The news this morning continues to depress. Asian stock markets have crashed upon fears of a global recession and the FTSE has followed suit. It seems government efforts to resolve the banking crisis and prevent recession have been too little, too late.
In many ways the global economy can be compared to my golf game in 2008.
The year began with fears of a downturn. The heights reached in 2007 were thought by most experts to be unsustainable and turbulent times were predicted by all but the hyper-optimistic and the ignorant.
In the early part of the year the signs looked ominous: The mortgage market was shrinking, as was my ability to play any sort of chip or pitch. Worse still, my driving (normally a “northern rock” solid part of my game) had become wild and unpredictable – practically identical in that respect to the violently fluctuating price of oil.
Things worsened through the summer as it became increasingly apparent that banks had stopped lending to customers and, more importantly, to each other. Meanwhile, my lamentable iron-play and shabby short-game was lending nothing to my chances or returning a respectable medal round.
The markets held on obstinately, the FTSE remained above 5,000 just as my handicap somehow remained at two. But then, in September, Lehman Brothers went bankrupt and banking shares began to plummet. The FTSE dropped to 3932 and my handicap rose to 3. Something had to be done.
Last Saturday was the final competition of the year at Banchory and my performance almost exactly mirrored the Government’s £37 billion bail out of Britain’s ailing banks. I posted a season’s best 68 for a nett 65 and a 0.3 handicap reduction (back to two.) It was enough to temporarily revive investor confidence but not enough to stem the tide. By the middle of this week things were in freefall once again – the markets were tumbling, as was my name down the Alliance leaderboard.
This week’s meeting was at Insch. It wasn’t a venue I was particularly looking forward to returning to. Last year I scraped the front of my car on someone’s wall trying to find the bloody place and was in such a fluster as I stood on the first tee that I hooked one miles out of bounds en-route to a nine. I finished the round 14 over par.

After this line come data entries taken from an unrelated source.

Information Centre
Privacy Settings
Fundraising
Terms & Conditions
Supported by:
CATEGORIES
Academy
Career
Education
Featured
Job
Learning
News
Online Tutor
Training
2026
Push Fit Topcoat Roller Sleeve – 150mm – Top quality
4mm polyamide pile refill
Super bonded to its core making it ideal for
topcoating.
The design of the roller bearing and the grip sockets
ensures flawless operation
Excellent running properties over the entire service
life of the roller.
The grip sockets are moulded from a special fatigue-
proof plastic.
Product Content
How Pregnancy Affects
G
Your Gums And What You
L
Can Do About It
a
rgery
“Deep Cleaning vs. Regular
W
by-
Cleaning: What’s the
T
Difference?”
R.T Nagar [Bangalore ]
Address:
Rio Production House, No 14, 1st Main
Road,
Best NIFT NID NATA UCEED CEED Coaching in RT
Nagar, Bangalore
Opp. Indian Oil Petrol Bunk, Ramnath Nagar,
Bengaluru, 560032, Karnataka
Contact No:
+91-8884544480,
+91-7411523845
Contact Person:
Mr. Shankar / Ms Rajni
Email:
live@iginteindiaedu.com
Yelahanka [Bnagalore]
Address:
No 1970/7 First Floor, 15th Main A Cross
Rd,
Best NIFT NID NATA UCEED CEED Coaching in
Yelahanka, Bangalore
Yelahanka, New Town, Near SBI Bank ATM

So, when I made a four at the first yesterday, I was five shots better off. I continued to perform surprisingly well for the first eleven holes and was only one over standing on the twelfth tee. “Maybe my game has recovered.” I thought. “Perhaps the worst is behind us.” I refrained from comparing myself to wartime leaders but my chat towards Stewart was very positive and I think I’d convinced him, and myself, the crisis was over.

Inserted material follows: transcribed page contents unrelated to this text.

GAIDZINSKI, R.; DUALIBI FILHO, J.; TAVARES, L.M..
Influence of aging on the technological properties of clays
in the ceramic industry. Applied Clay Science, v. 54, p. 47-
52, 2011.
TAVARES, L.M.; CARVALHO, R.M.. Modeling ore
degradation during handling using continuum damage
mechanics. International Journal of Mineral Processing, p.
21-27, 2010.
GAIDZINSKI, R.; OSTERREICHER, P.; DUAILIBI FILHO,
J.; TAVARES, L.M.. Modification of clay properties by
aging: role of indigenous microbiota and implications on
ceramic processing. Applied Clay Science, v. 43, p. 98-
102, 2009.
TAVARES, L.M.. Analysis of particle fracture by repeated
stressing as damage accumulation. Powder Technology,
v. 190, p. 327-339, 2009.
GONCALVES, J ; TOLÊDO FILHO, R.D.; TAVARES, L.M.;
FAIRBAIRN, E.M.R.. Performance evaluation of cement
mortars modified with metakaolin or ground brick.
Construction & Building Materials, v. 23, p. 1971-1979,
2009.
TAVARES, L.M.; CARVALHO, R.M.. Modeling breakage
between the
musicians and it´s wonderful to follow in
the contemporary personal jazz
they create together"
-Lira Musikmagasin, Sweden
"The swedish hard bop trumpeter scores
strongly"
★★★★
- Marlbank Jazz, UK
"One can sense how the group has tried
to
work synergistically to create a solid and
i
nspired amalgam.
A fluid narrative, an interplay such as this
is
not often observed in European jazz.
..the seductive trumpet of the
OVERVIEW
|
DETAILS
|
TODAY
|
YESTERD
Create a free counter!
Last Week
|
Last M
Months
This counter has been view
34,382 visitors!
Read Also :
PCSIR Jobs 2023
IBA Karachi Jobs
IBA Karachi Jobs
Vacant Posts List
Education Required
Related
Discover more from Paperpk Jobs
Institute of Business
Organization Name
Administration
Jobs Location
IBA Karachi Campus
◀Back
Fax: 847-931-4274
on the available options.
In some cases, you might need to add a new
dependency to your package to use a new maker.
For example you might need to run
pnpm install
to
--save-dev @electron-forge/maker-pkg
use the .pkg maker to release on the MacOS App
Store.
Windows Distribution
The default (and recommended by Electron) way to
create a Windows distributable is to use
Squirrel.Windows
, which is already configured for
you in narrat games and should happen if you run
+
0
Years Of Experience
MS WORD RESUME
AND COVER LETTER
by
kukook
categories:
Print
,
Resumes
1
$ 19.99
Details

But, a fatted iron off the 12th tee displayed how fragile the situation was. A bogey there sent my score spiralling out of control. A ball into the field to the left of the 15th, a couple of three putts and two duffed chips at the 17th and my score had gone from respectable to unacceptable all too quickly. I finished seven over and in stony silence. At least I didn’t crash my car this time I suppose.